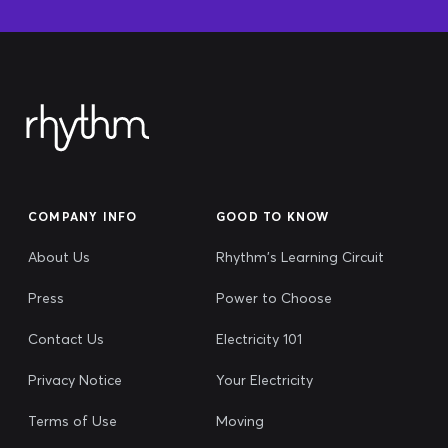
COMPANY INFO
GOOD TO KNOW
About Us
Rhythm's Learning Circuit
Press
Power to Choose
Contact Us
Electricity 101
Privacy Notice
Your Electricity
Terms of Use
Moving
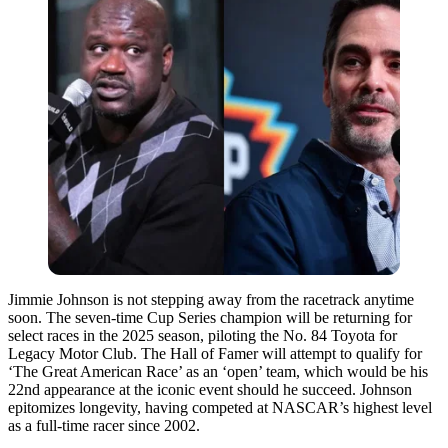
Jimmie Johnson is not stepping away from the racetrack anytime
soon. The seven-time Cup Series champion will be returning for
select races in the 2025 season, piloting the No. 84 Toyota for
Legacy Motor Club. The Hall of Famer will attempt to qualify for
‘The Great American Race’ as an ‘open’ team, which would be his
22nd appearance at the iconic event should he succeed. Johnson
epitomizes longevity, having competed at NASCAR’s highest level
as a full-time racer since 2002.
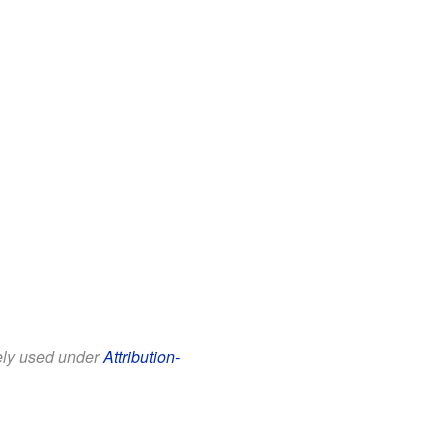
eely used under
Attribution-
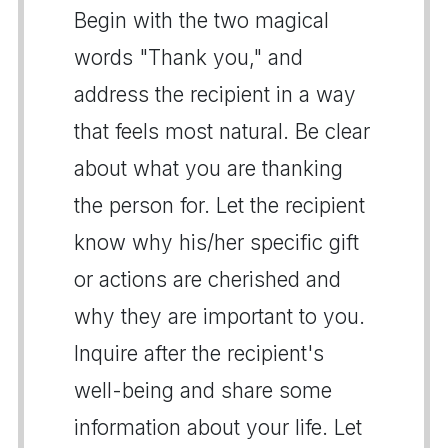
Begin with the two magical
words "Thank you," and
address the recipient in a way
that feels most natural. Be clear
about what you are thanking
the person for. Let the recipient
know why his/her specific gift
or actions are cherished and
why they are important to you.
Inquire after the recipient's
well-being and share some
information about your life. Let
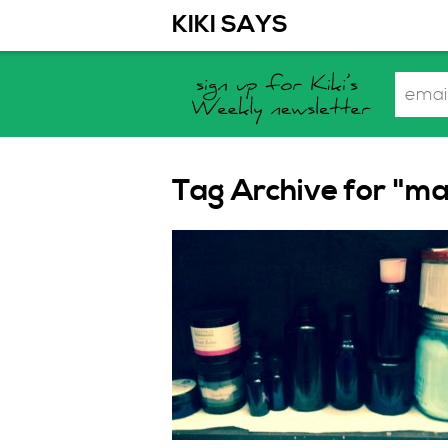
KIKI SAYS
Tag Archive for "ma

☆ ☆ ☆ ☆ ☆

| EXERCISE PROMPT |
With all pictures omitted, repeat every record above word for word.

| RESULT FOR THIS EXERCISE |
COMPANY INFO
GOOD TO KNOW
About Us
Rhythm's Learning Circuit
Press
Power to Choose
Contact Us
Electricity 101
Privacy Notice
Your Electricity
Terms of Use
Moving
Jimmie Johnson is not stepping away from the racetrack anytime
soon. The seven-time Cup Series champion will be returning for
select races in the 2025 season, piloting the No. 84 Toyota for
Legacy Motor Club. The Hall of Famer will attempt to qualify for
‘The Great American Race’ as an ‘open’ team, which would be his
22nd appearance at the iconic event should he succeed. Johnson
epitomizes longevity, having competed at NASCAR’s highest level
as a full-time racer since 2002.
eely used under
Attribution-
Begin with the two magical
words "Thank you," and
address the recipient in a way
that feels most natural. Be clear
about what you are thanking
the person for. Let the recipient
know why his/her specific gift
or actions are cherished and
why they are important to you.
Inquire after the recipient's
well-being and share some
information about your life. Let
KIKI SAYS
Tag Archive for "ma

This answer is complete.